Mais déjà le caractère mal régulé, pas très sage et plutôt colérique de QT se laisse entrevoir. Pas d'accord avec Oliver Stone sur la manière de réaliser NBK - film controversé typique - il garde une rancoeur à l'encontre du cinéaste politique. Le mégalo qu'il est se fâche aussi avec Spike Lee. Ce dernier lui reproche un trop grand nombre de termes raciaux pas très gentils pour les Blacks dans son film Jackie Brown. Lee, chantre du Politiquement correct? Le duel se fait par interviews interposées avec des noms d'oiseaux.
Ca ne se passe pas mieux quand Tarantino fait l'acteur - ambition mal cachée de devenir une star même en étant dépourvu de talent. Il n'est pas près de se remettre sur des planches ou devant une caméra. En 1998, l'année de la rupture, quand les médias ont brûlé celui qu'ils avaient adoré, il joue un gangster sadique à Broadway. Un four doublé de critiques assassines qui le ridiculisent. Après le semi échec de Jackie Brown au Box Office et à cause d'une trop grosse tête, l'occasion était trop belle.
Si Tarantino a eu le droit au respect de tous en tant que cinéaste (même si les cinéphiles purs et durs ne l'ont jamais accepté comme un grand parmi les grands), le comédien n'a jamais convaincu, que ce soit avec Adam Sandler (Little Nicky, oubliable), George Clooney (le Rodriguez le plus "drôle"), Antonio Banderas (un Rodriguez gonflé aux emphés), ou pour Spike Lee (Girl 6, période creuse du cinéaste). On ne mentionnera pas les autres productions directement pour la vidéo, d'où il vient, finalement.

Material boy
Car Tarantino a confondu son don pour bluffer les médias et un talent quelconque pour jouer la comédie. Il n'a rien de charismatique. C'est plutôt son impudeur égocentrique et narcissique (il aime tout raconter de lui et de sa vie) et son génie de la communication qui ont créé le personnage. Un Frankenstein d'Hollywood. Ni cinéaste indépendant, ni créature des Studios. Un mix des deux.
Maître de l'auto-promo, il se défend en avouant ne pas faire plus de pub qu'un acteur autour d'un film. Il doit pourtant reconnaître que peu de réalisateurs ont son statut de star. Bavard, il se complaît sous les projecteurs, étale sa vie privée (Mira Sorvino puis Julie Dreyfus), et la joue "cool" dans un système qui se prend de plus en plus au sérieux.

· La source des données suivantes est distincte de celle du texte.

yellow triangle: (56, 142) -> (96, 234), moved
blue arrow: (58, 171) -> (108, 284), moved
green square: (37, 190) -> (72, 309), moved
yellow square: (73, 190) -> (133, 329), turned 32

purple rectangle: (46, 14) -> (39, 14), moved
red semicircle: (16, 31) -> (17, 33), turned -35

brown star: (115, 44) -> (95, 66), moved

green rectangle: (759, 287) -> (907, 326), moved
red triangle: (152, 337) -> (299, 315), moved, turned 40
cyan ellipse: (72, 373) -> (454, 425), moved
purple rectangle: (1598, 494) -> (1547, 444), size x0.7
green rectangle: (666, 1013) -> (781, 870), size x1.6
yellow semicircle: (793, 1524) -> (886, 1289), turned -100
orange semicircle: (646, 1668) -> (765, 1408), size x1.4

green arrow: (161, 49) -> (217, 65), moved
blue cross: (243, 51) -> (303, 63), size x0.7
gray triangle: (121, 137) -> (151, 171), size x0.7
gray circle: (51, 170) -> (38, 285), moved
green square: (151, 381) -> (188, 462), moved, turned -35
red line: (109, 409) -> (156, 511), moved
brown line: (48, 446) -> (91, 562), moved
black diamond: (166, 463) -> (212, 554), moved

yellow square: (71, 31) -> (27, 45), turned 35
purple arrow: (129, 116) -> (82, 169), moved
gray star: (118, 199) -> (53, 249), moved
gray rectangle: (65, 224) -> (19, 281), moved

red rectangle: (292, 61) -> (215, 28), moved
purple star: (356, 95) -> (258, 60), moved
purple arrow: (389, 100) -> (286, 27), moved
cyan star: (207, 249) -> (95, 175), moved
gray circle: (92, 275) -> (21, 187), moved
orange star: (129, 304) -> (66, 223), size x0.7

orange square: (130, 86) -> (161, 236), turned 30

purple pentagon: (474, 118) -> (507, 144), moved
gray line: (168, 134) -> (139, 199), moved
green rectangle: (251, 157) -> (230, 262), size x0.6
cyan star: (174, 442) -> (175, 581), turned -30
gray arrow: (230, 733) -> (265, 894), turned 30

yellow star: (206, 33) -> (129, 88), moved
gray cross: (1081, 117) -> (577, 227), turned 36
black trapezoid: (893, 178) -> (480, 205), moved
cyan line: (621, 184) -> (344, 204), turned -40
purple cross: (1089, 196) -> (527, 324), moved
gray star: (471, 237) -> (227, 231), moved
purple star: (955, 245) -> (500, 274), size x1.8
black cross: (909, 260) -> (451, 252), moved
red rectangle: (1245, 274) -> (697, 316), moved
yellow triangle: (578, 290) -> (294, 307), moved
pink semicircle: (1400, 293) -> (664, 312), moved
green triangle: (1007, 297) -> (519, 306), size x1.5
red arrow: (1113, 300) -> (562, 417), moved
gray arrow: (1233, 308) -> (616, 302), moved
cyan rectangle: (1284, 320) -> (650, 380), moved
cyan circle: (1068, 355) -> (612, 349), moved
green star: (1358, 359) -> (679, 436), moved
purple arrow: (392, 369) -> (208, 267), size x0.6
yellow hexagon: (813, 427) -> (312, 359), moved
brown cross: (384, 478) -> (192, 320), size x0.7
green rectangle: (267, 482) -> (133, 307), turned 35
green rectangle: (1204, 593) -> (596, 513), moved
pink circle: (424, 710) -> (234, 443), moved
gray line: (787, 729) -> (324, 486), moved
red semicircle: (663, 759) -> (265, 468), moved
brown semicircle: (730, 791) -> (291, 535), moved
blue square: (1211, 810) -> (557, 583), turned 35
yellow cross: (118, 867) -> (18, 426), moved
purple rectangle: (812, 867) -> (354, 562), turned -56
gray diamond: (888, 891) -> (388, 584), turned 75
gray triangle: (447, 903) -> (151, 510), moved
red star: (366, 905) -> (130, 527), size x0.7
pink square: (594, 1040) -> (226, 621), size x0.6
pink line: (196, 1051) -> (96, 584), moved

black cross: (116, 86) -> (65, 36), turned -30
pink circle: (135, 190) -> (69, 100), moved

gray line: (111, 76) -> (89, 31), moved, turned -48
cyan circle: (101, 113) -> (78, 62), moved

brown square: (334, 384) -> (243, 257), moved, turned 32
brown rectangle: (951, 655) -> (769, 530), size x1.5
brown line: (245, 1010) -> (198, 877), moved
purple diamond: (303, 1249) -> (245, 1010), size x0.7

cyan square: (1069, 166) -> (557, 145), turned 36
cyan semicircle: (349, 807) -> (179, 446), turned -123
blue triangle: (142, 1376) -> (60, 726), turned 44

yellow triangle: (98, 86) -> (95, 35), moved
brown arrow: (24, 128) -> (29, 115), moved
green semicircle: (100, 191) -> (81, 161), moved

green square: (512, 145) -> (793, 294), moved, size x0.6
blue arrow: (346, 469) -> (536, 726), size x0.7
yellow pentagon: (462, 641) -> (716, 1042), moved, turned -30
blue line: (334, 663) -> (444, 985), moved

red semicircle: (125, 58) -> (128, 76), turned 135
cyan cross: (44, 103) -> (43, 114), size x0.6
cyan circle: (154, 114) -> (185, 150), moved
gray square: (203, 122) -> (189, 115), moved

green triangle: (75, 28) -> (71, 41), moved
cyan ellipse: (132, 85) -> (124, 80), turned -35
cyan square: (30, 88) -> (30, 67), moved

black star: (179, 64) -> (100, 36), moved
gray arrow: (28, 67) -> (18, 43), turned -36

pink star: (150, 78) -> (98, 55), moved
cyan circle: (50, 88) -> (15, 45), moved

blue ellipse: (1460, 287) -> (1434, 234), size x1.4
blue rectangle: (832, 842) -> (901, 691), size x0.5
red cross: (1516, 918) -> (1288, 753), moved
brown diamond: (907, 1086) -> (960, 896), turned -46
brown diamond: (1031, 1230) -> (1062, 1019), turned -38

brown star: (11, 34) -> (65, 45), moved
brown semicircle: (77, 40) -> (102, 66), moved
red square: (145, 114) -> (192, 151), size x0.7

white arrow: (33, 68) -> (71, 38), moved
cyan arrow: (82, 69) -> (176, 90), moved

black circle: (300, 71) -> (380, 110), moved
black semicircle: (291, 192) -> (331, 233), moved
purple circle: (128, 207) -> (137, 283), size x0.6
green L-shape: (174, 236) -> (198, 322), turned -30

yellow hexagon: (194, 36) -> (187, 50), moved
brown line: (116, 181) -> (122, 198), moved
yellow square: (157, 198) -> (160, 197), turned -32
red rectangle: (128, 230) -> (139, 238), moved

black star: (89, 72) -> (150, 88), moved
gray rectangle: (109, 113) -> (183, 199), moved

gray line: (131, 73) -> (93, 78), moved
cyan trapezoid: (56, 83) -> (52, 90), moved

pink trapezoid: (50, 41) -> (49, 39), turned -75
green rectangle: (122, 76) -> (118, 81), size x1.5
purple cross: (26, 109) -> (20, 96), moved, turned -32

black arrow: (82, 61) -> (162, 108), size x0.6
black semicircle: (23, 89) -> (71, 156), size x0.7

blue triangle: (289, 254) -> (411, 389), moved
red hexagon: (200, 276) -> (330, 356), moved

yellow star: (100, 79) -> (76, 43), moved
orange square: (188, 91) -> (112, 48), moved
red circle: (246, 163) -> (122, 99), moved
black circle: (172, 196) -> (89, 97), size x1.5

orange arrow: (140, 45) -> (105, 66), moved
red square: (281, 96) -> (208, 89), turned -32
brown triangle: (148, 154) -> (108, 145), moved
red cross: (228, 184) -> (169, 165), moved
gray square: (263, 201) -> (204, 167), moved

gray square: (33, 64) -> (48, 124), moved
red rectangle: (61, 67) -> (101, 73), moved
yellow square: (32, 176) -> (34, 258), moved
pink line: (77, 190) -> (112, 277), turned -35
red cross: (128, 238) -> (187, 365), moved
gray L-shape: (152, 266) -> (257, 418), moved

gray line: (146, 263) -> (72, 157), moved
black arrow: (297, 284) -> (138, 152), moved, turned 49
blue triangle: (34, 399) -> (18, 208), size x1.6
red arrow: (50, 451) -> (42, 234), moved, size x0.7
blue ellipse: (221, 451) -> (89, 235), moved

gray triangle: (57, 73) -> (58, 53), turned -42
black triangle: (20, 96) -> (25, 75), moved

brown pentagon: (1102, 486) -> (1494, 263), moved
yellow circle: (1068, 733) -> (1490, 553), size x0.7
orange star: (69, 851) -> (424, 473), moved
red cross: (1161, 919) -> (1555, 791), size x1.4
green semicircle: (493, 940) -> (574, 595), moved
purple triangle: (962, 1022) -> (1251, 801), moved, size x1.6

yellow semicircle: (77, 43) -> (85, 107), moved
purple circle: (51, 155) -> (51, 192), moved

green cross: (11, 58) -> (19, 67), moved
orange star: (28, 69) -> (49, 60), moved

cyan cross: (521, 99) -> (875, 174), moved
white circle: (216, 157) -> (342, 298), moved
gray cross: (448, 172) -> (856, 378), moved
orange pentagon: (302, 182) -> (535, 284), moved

S'il n'a rien inventé, il a sans doute été un brillant ingénieur mettant au goût du jour le polar et les films de genre. Ses films sont imaginés comme des concepts narratifs. Un Flash back dans Reservoir dogs, son premier opus, un puzzle bordélique dans Pulp Fiction, une équation espace-temps pour Jackie Brown, un film à chapitres avec Kill Bill. Il affine son style (ses films sont artistiquement mieux maîtrisés aujourd'hui), persévère dans ses défis de frimeur et cherche absolument à contourner les conventions des produits hollywoodiens actuels.
Ils donnent des surnoms à tous ses personnages (Black Mamba, Honey Bunny, Mr Orange, ...), ne filme jamais de sexe mais s'autorise des plans très sexy sur des femmes mises en valeur. Comme si Tarantino n'avait jamais quitté son statut d'ado. Les flingues remplacent les queues. Et l'objet transitionnel freudien n'est autre qu'une valise ou un sac souvent plein de cash.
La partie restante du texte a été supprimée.